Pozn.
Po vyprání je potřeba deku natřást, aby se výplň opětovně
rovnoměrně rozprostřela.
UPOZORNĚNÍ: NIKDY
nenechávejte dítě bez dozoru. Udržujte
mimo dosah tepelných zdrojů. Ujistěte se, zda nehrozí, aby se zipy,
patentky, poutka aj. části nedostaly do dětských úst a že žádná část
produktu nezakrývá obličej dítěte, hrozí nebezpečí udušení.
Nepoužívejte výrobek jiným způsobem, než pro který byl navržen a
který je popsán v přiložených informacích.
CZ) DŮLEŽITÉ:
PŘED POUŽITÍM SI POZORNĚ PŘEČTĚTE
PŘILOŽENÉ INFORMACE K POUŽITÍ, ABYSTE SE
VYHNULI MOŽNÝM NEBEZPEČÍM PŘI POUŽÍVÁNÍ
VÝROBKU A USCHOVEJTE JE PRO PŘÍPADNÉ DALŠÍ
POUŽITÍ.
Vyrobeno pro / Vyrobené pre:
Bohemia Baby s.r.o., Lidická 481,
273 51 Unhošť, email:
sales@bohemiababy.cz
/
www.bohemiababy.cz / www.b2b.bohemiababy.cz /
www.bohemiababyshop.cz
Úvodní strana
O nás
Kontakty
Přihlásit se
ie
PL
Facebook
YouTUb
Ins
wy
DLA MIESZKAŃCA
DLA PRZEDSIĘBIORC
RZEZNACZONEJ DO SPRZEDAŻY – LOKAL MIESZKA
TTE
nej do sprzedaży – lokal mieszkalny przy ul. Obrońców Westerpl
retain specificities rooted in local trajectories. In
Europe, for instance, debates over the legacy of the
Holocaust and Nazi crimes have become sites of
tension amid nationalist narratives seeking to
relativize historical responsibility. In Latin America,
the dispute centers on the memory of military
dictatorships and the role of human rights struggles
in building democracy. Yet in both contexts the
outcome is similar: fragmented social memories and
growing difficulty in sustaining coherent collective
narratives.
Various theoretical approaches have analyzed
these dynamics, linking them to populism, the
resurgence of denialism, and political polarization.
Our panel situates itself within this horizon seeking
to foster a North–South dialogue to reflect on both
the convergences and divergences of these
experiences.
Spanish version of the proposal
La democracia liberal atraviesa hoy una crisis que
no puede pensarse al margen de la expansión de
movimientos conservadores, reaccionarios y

* * *

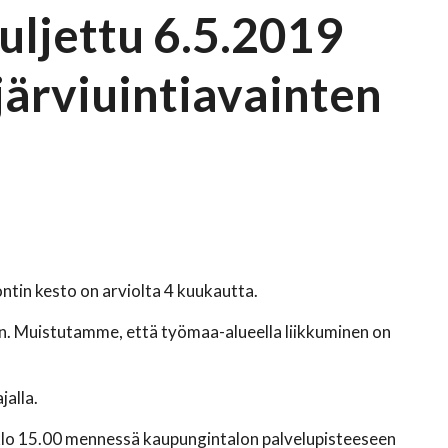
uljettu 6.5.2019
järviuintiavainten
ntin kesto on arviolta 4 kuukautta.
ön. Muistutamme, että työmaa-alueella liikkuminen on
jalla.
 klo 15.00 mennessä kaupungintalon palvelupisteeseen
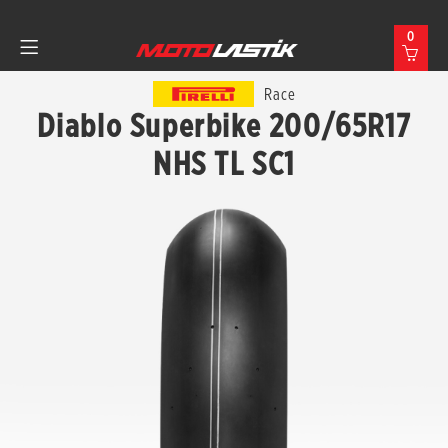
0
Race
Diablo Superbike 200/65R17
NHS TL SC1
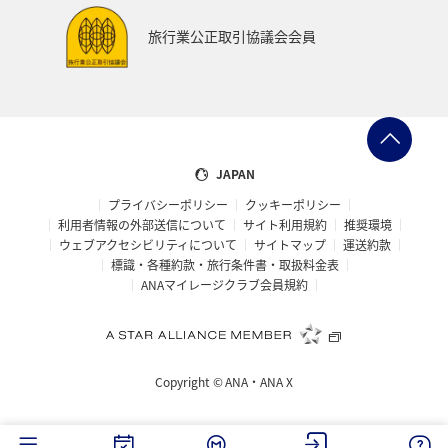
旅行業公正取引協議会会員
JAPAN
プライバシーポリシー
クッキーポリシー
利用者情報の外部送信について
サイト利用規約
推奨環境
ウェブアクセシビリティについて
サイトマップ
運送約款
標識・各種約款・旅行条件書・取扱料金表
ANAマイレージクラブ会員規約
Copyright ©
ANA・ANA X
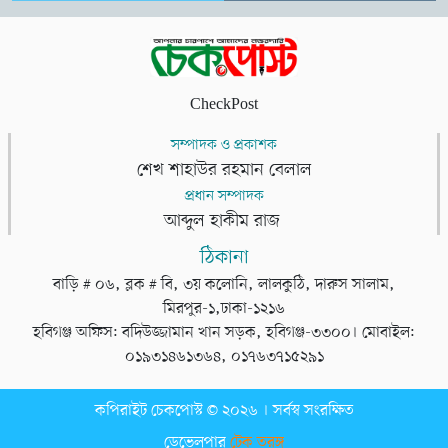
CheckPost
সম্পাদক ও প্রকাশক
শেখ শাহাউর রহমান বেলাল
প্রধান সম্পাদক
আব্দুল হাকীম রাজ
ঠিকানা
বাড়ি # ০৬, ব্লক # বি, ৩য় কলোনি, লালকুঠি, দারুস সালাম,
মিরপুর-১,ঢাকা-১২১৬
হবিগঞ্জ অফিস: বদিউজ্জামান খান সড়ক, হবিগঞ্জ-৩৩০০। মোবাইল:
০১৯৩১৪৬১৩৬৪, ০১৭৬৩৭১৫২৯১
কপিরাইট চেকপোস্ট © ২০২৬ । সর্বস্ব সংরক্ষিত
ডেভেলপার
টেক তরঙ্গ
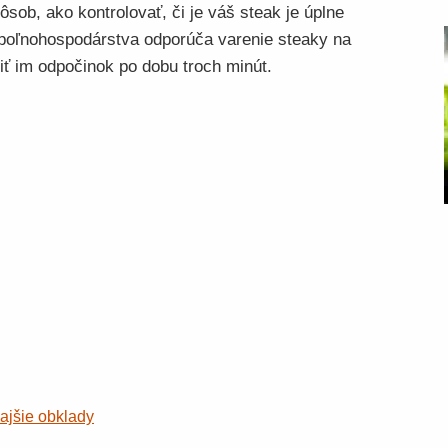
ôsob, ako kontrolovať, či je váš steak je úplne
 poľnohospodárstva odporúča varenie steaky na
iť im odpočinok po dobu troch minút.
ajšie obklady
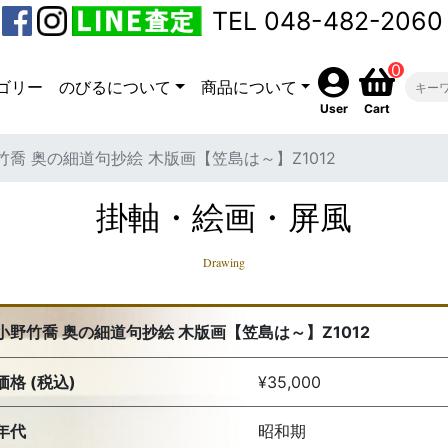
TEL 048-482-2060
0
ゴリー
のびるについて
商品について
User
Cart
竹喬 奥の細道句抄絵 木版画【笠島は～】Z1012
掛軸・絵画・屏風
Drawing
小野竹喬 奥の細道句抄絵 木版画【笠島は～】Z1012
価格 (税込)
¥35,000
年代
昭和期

> **What is being asked**
Wherever the line holding "Our panel situates" falls in the entries above, copy exactly from it through the line holding "no puede pensarse", inclusive, and add nothing.

> **The completed task**
Our panel situates itself within this horizon seeking
to foster a North–South dialogue to reflect on both
the convergences and divergences of these
experiences.
Spanish version of the proposal
La democracia liberal atraviesa hoy una crisis que
no puede pensarse al margen de la expansión de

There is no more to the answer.